Although the target time was decided symmetrically, it is biased because it has only past data.

As is the case with time, the data cannot necessarily be taken in such a way that "symmetry bias" does not occur.

"unknown" is given according to the difference between the average value of the explanatory variables of the set and the explanatory variables to be predicted.

First, split the set in two at half the "mean difference".

L = Wasserstein distance between the undivided set and the whole

L1 = Wasserstein distance between the nearest set of partitions and the whole

L2 = Wasserstein distance between the far set and the entire partition

"average unknown" =|L2-L1|/L

Allocate "mean unknown" to members proportional to the distance of each explanatory variable.

The calculation method is not limited to this method.

Instead of splitting into two, it may be finely split.

Even without any information on the objective variable, it can be inferred that the greater the difference in explanatory variables, the greater the bias.
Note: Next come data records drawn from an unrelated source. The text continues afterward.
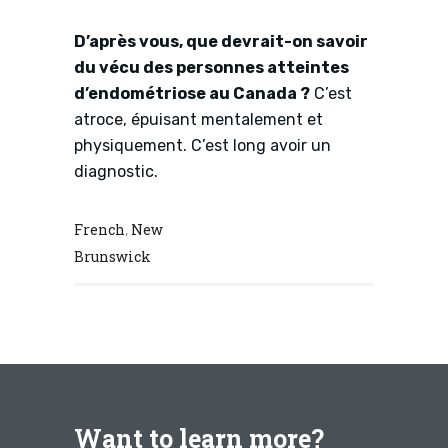
D’après vous, que devrait-on savoir
du vécu des personnes atteintes
d’endométriose au Canada ?
C’est
atroce, épuisant mentalement et
physiquement. C’est long avoir un
diagnostic.
French
New
,
Brunswick
Want to learn more?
Also, if a large "unknown" is given, it is better to re-form the hypothesis so that the set becomes smaller.

For one piece of data, the farther the explanatory variable is from the target of prediction, the farther the objective variable will be.

As for the distribution, if the average value of the explanatory variables is the same as that of the prediction target, it can be considered that the deviations are canceled out.

However, this holds true when the relationship between the explanatory variable and the objective variable is linear.

That is, even if the average values of the explanatory variables are equal, the larger the variance×nonlinearity, the larger the deviation.

We call it the “Variance bias”.

"unknown" is given according to the variance of explanatory variables.

"deviation" and "mean difference" have the same units.

Assuming various nonlinear lines, an approximate relationship between the two can be estimated.

The bias due to "deviation" is about half of the bias due to "mean difference".

The set may be divided into two parts, one with a closer "deviation" and one with a farther one, and the same calculation as for the "difference in mean value" may be performed.

Also, if a large "unknown" is given, it is better to re-form the hypothesis so that the set becomes smaller.

Chance bias is the appearance of a relationship due to the random bias in the target variable.

Compute the Wasserstein distance of the objective variable of the fuzzy set and the universal set.

Find the probability that a random sampling of the same number of samples will be equal to or greater than the above distance by chance.

"unknown" is given only for the probability that it occurs by chance.

However, this is when testing for chance by comparing with a single random sample.

If you are concerned that the rarest case in 100 random samples may have been cited, you must compare that case.